▶ Activity
Reproduce exactly the opening lines of the listing, stopping after the line that contains "クスペリエンスを導入しました。このエクスペ" and including it.

--------------------------------

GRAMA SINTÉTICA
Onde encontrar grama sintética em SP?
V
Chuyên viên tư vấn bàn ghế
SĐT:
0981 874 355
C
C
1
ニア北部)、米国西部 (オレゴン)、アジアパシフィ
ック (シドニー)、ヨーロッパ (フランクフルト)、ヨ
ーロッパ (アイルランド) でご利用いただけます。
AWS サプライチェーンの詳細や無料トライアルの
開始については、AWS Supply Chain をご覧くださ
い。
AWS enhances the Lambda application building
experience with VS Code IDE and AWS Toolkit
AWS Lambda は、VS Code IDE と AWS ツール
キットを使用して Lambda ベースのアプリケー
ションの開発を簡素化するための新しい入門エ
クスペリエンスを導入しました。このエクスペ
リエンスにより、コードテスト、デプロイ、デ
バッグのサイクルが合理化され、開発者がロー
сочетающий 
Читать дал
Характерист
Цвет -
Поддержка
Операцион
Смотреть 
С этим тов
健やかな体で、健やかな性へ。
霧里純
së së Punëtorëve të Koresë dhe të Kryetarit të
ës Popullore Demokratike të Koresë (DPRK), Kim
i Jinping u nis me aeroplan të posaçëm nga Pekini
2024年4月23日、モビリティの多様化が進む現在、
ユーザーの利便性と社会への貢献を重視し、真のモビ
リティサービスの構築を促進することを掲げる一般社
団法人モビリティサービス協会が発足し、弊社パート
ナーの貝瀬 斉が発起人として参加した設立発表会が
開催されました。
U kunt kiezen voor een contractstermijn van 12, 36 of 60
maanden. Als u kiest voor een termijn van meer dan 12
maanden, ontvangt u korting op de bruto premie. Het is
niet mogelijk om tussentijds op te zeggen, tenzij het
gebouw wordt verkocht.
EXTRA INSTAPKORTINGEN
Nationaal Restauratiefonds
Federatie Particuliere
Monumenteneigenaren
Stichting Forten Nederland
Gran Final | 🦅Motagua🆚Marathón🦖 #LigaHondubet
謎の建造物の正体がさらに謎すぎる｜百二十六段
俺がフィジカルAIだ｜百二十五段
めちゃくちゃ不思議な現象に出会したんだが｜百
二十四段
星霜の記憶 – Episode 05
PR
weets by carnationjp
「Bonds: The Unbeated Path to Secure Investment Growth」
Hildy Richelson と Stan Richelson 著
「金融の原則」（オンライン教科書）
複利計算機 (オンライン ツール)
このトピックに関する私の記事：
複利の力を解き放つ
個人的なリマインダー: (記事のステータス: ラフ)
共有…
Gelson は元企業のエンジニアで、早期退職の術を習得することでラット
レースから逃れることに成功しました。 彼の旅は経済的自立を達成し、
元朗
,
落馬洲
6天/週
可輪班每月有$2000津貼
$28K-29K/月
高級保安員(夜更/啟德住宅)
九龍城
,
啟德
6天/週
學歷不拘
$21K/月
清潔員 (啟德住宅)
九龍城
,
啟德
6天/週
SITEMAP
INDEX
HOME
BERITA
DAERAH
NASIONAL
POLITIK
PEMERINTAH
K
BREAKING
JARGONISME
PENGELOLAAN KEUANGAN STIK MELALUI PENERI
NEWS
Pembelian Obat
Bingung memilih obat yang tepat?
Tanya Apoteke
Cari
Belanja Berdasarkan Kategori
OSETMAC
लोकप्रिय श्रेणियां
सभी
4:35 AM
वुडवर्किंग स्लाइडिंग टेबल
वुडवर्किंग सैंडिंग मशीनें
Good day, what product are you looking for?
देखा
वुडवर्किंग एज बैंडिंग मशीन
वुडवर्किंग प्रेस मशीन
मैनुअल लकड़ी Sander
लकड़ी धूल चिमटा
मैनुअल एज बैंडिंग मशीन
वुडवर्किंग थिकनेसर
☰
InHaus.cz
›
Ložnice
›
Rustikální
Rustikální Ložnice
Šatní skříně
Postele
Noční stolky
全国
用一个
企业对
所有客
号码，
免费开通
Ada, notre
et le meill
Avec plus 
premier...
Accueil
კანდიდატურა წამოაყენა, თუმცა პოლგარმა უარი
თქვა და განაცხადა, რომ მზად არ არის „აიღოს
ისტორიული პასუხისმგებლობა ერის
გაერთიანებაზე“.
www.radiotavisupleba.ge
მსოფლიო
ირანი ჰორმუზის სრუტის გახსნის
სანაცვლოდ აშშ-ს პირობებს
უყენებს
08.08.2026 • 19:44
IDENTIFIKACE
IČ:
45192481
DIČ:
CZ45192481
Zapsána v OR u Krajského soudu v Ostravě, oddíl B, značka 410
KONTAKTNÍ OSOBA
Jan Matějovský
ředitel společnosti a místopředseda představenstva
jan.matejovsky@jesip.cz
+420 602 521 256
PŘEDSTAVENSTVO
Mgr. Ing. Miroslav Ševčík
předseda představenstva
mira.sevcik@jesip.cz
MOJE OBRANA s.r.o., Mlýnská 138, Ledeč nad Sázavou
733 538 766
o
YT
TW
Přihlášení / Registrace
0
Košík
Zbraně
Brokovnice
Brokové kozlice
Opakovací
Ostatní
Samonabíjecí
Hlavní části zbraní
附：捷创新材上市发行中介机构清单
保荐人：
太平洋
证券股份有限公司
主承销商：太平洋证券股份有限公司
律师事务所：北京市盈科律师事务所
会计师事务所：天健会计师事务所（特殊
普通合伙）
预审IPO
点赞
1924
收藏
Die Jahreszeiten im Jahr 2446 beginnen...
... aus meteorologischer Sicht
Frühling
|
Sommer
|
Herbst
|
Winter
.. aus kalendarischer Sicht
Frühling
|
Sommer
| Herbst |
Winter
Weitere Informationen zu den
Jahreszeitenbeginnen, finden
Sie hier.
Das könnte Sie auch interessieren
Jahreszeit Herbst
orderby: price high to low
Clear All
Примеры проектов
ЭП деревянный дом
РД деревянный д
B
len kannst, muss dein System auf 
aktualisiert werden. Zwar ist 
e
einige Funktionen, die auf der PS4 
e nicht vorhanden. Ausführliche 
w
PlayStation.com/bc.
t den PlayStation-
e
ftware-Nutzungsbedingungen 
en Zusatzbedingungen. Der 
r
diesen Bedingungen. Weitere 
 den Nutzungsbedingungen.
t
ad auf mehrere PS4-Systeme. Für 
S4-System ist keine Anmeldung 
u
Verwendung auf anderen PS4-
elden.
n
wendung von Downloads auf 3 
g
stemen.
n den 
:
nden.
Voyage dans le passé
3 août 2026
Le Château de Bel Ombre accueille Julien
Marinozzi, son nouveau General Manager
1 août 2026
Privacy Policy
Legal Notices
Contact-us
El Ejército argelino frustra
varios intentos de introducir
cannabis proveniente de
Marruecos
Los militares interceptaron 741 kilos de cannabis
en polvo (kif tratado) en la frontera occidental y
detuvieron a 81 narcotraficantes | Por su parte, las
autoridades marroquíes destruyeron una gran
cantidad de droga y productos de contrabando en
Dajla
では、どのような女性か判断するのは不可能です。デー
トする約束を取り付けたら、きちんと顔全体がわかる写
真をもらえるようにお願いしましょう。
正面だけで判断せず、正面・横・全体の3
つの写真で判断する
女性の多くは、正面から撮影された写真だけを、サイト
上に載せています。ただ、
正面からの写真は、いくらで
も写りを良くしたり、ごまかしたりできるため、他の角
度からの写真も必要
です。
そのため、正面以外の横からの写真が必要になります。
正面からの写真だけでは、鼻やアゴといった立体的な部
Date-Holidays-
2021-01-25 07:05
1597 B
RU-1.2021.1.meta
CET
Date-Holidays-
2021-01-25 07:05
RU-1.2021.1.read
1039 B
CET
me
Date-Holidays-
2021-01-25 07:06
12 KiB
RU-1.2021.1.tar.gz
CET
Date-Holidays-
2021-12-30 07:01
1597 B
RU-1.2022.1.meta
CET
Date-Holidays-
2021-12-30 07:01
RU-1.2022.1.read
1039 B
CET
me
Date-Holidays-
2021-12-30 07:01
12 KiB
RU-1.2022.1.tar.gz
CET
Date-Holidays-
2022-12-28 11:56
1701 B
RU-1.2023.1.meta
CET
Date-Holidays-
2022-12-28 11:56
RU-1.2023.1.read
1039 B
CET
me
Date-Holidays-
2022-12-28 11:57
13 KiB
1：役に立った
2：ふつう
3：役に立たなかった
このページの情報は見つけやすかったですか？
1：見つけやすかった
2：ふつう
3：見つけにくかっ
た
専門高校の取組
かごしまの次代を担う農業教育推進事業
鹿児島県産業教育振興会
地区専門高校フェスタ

--------------------------------

▶ Output below
GRAMA SINTÉTICA
Onde encontrar grama sintética em SP?
V
Chuyên viên tư vấn bàn ghế
SĐT:
0981 874 355
C
C
1
ニア北部)、米国西部 (オレゴン)、アジアパシフィ
ック (シドニー)、ヨーロッパ (フランクフルト)、ヨ
ーロッパ (アイルランド) でご利用いただけます。
AWS サプライチェーンの詳細や無料トライアルの
開始については、AWS Supply Chain をご覧くださ
い。
AWS enhances the Lambda application building
experience with VS Code IDE and AWS Toolkit
AWS Lambda は、VS Code IDE と AWS ツール
キットを使用して Lambda ベースのアプリケー
ションの開発を簡素化するための新しい入門エ
クスペリエンスを導入しました。このエクスペ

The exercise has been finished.